(Records excerpted from a collection)
■ ■ ■ ■ ■ ■ ■
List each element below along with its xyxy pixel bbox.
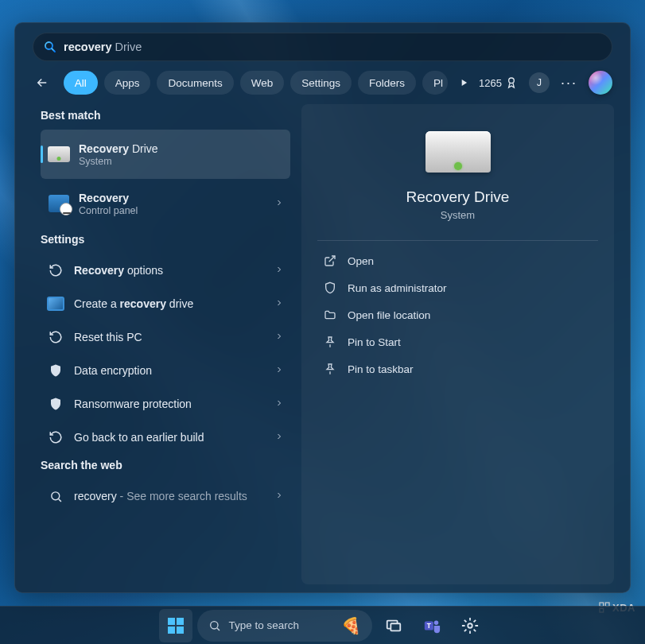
svg-line-4 <box>52 48 55 52</box>
taskbar-settings[interactable] <box>453 609 487 642</box>
start-button[interactable] <box>159 609 192 642</box>
web-search-result[interactable]: recovery - See more search results <box>41 479 290 513</box>
divider <box>317 240 598 241</box>
control-panel-icon <box>47 192 71 215</box>
tab-all[interactable]: All <box>64 71 98 95</box>
chevron-right-icon <box>274 330 284 344</box>
preview-subtitle: System <box>441 209 475 221</box>
start-search-panel: recovery Drive All Apps Documents Web Se… <box>14 22 631 593</box>
chevron-right-icon <box>274 196 284 211</box>
result-recovery-drive[interactable]: Recovery Drive System <box>41 130 290 179</box>
preview-title: Recovery Drive <box>406 188 510 206</box>
svg-rect-11 <box>177 627 184 634</box>
svg-rect-15 <box>390 623 400 630</box>
search-query-text: recovery Drive <box>64 41 142 53</box>
user-avatar[interactable]: J <box>529 72 550 93</box>
rewards-points[interactable]: 1265 <box>479 76 518 89</box>
search-input[interactable]: recovery Drive <box>33 33 612 61</box>
taskbar-search[interactable]: Type to search 🍕 <box>197 610 372 642</box>
svg-point-12 <box>210 621 217 628</box>
section-search-web: Search the web <box>41 459 290 471</box>
svg-rect-10 <box>168 627 175 634</box>
pizza-icon: 🍕 <box>341 616 361 635</box>
tab-apps[interactable]: Apps <box>104 71 151 95</box>
svg-point-18 <box>433 620 438 625</box>
section-settings: Settings <box>41 233 290 246</box>
recovery-icon <box>47 263 64 277</box>
setting-reset-pc[interactable]: Reset this PC <box>41 320 290 354</box>
svg-rect-8 <box>168 618 175 625</box>
admin-shield-icon <box>321 281 340 294</box>
svg-line-7 <box>58 499 60 501</box>
tab-folders[interactable]: Folders <box>358 71 416 95</box>
tab-settings[interactable]: Settings <box>290 71 352 95</box>
drive-hero-icon <box>425 131 491 173</box>
pin-icon <box>321 363 340 375</box>
tab-documents[interactable]: Documents <box>157 71 233 95</box>
svg-rect-9 <box>177 618 184 625</box>
svg-point-6 <box>51 491 59 499</box>
shield-icon <box>47 397 64 411</box>
svg-point-19 <box>468 623 472 628</box>
taskbar-teams[interactable]: T <box>415 609 449 642</box>
chevron-right-icon <box>274 363 284 378</box>
chevron-right-icon <box>274 297 284 311</box>
section-best-match: Best match <box>41 109 290 122</box>
taskbar: Type to search 🍕 T <box>0 606 645 644</box>
preview-panel: Recovery Drive System Open Run as admini… <box>301 104 614 584</box>
shield-icon <box>47 363 64 378</box>
folder-icon <box>321 308 340 321</box>
action-open[interactable]: Open <box>317 247 598 274</box>
tab-photos-truncated[interactable]: Pl <box>422 71 448 95</box>
more-options-button[interactable]: ··· <box>561 75 577 91</box>
tabs-scroll-right[interactable] <box>454 72 472 94</box>
setting-go-back-build[interactable]: Go back to an earlier build <box>41 421 290 454</box>
results-column: Best match Recovery Drive System Recover… <box>23 104 290 592</box>
back-button[interactable] <box>33 71 52 95</box>
taskbar-task-view[interactable] <box>377 609 410 642</box>
svg-text:T: T <box>426 622 430 629</box>
action-pin-taskbar[interactable]: Pin to taskbar <box>317 355 598 382</box>
setting-ransomware-protection[interactable]: Ransomware protection <box>41 387 290 421</box>
search-icon <box>47 490 64 503</box>
chevron-right-icon <box>274 397 284 411</box>
action-open-file-location[interactable]: Open file location <box>317 301 598 328</box>
action-run-admin[interactable]: Run as administrator <box>317 274 598 301</box>
copilot-button[interactable] <box>589 71 612 95</box>
result-recovery-controlpanel[interactable]: Recovery Control panel <box>41 179 290 228</box>
svg-line-13 <box>217 628 220 630</box>
filter-tabs: All Apps Documents Web Settings Folders … <box>15 71 630 104</box>
tab-web[interactable]: Web <box>240 71 285 95</box>
drive-icon <box>47 142 71 166</box>
recovery-icon <box>47 330 64 344</box>
setting-recovery-options[interactable]: Recovery options <box>41 254 290 287</box>
recovery-icon <box>47 430 64 444</box>
pin-icon <box>321 336 340 348</box>
monitor-icon <box>47 297 64 311</box>
open-icon <box>321 254 340 267</box>
setting-data-encryption[interactable]: Data encryption <box>41 354 290 387</box>
chevron-right-icon <box>274 263 284 277</box>
chevron-right-icon <box>274 430 284 444</box>
svg-point-5 <box>509 78 515 83</box>
setting-create-recovery-drive[interactable]: Create a recovery drive <box>41 287 290 320</box>
chevron-right-icon <box>274 489 284 503</box>
action-pin-start[interactable]: Pin to Start <box>317 328 598 355</box>
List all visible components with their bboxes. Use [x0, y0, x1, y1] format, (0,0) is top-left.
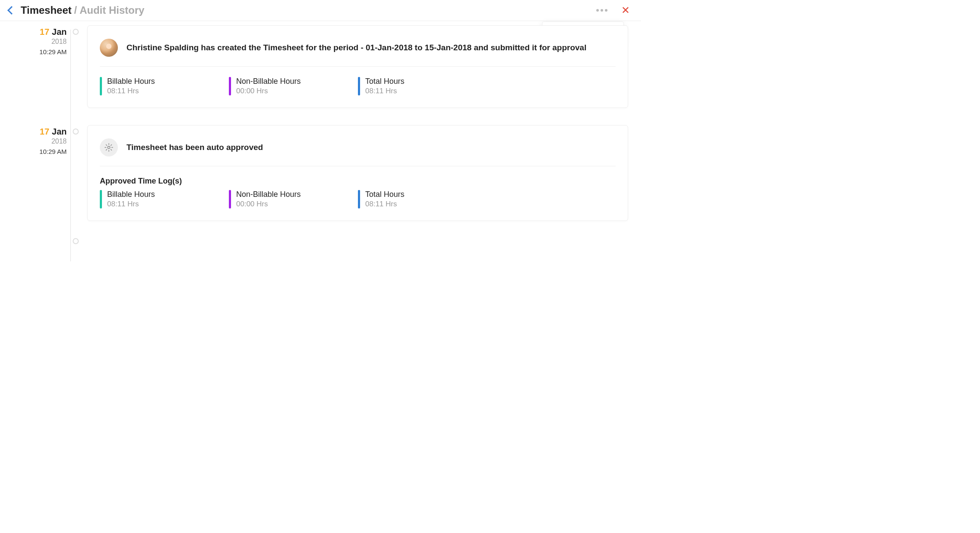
entry-date: 17Jan 2018 10:29 AM	[13, 125, 67, 155]
stat-bar-icon	[358, 190, 360, 208]
stat-value: 08:11 Hrs	[107, 200, 155, 208]
timeline-content: 17Jan 2018 10:29 AM Christine Spalding h…	[0, 21, 641, 261]
stats-row: Billable Hours 08:11 Hrs Non-Billable Ho…	[100, 77, 616, 95]
timeline-dot	[73, 29, 79, 35]
timeline-end	[13, 238, 628, 244]
audit-entry: 17Jan 2018 10:29 AM Christine Spalding h…	[13, 25, 628, 108]
stat-label: Non-Billable Hours	[236, 190, 301, 199]
stat-value: 00:00 Hrs	[236, 87, 301, 95]
card-header: Timesheet has been auto approved	[100, 138, 616, 166]
stat-bar-icon	[100, 77, 102, 95]
date-day: 17	[40, 127, 49, 136]
entry-date: 17Jan 2018 10:29 AM	[13, 25, 67, 55]
stat-value: 08:11 Hrs	[365, 200, 404, 208]
date-day: 17	[40, 27, 49, 37]
stat-bar-icon	[100, 190, 102, 208]
header: Timesheet / Audit History ✕ Print	[0, 0, 641, 21]
timeline-dot	[73, 238, 79, 244]
stat-nonbillable: Non-Billable Hours 00:00 Hrs	[229, 190, 358, 208]
stat-bar-icon	[229, 77, 231, 95]
stat-label: Total Hours	[365, 190, 404, 199]
stat-bar-icon	[229, 190, 231, 208]
date-month: Jan	[52, 27, 67, 37]
date-time: 10:29 AM	[13, 48, 67, 55]
card-title: Christine Spalding has created the Times…	[126, 43, 586, 52]
card-header: Christine Spalding has created the Times…	[100, 39, 616, 67]
timeline-dot	[73, 129, 79, 135]
stat-value: 08:11 Hrs	[365, 87, 404, 95]
section-title: Approved Time Log(s)	[100, 177, 616, 186]
stat-billable: Billable Hours 08:11 Hrs	[100, 77, 229, 95]
stat-bar-icon	[358, 77, 360, 95]
close-button[interactable]: ✕	[619, 5, 632, 15]
audit-card: Timesheet has been auto approved Approve…	[87, 125, 628, 221]
breadcrumb-separator: /	[74, 4, 77, 16]
stat-nonbillable: Non-Billable Hours 00:00 Hrs	[229, 77, 358, 95]
date-year: 2018	[13, 38, 67, 46]
card-title: Timesheet has been auto approved	[126, 143, 263, 152]
stat-label: Total Hours	[365, 77, 404, 86]
stat-value: 00:00 Hrs	[236, 200, 301, 208]
audit-entry: 17Jan 2018 10:29 AM Timesheet has been a…	[13, 125, 628, 221]
date-month: Jan	[52, 127, 67, 136]
more-options-button[interactable]	[594, 6, 610, 14]
stat-total: Total Hours 08:11 Hrs	[358, 190, 487, 208]
audit-card: Christine Spalding has created the Times…	[87, 25, 628, 108]
stat-billable: Billable Hours 08:11 Hrs	[100, 190, 229, 208]
stat-label: Billable Hours	[107, 77, 155, 86]
system-icon	[100, 138, 118, 156]
back-icon[interactable]	[7, 6, 16, 15]
stat-label: Non-Billable Hours	[236, 77, 301, 86]
stat-label: Billable Hours	[107, 190, 155, 199]
stat-value: 08:11 Hrs	[107, 87, 155, 95]
date-year: 2018	[13, 138, 67, 145]
stat-total: Total Hours 08:11 Hrs	[358, 77, 487, 95]
breadcrumb-sub: Audit History	[80, 4, 145, 16]
user-avatar	[100, 39, 118, 57]
stats-row: Billable Hours 08:11 Hrs Non-Billable Ho…	[100, 190, 616, 208]
date-time: 10:29 AM	[13, 148, 67, 155]
svg-point-0	[108, 146, 110, 149]
breadcrumb-main[interactable]: Timesheet	[21, 4, 71, 16]
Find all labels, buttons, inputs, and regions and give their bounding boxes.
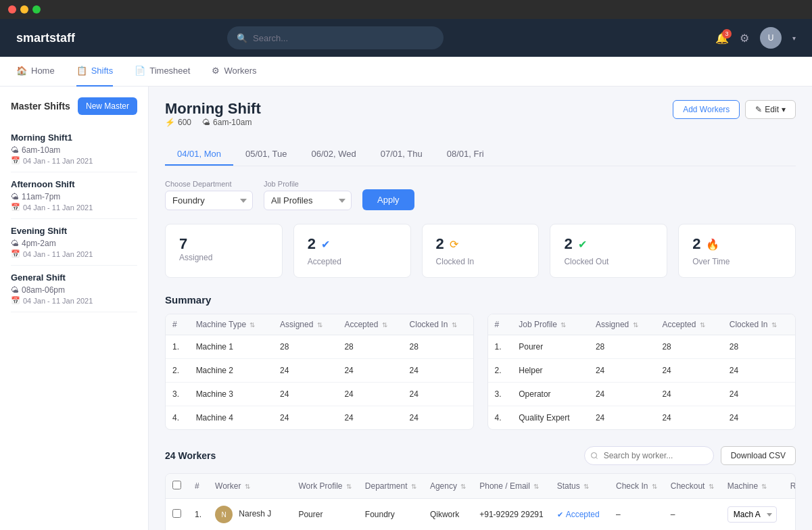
■ ■ ■ ■ ■ ■ ■
### Exercise prompt
Note each line above that contains "tabs" and copy it out.

### Your solution
tabs-scroll-right[interactable] <box>454 72 472 94</box>
filter-tabs: All Apps Documents Web Settings Folders … <box>15 71 630 104</box>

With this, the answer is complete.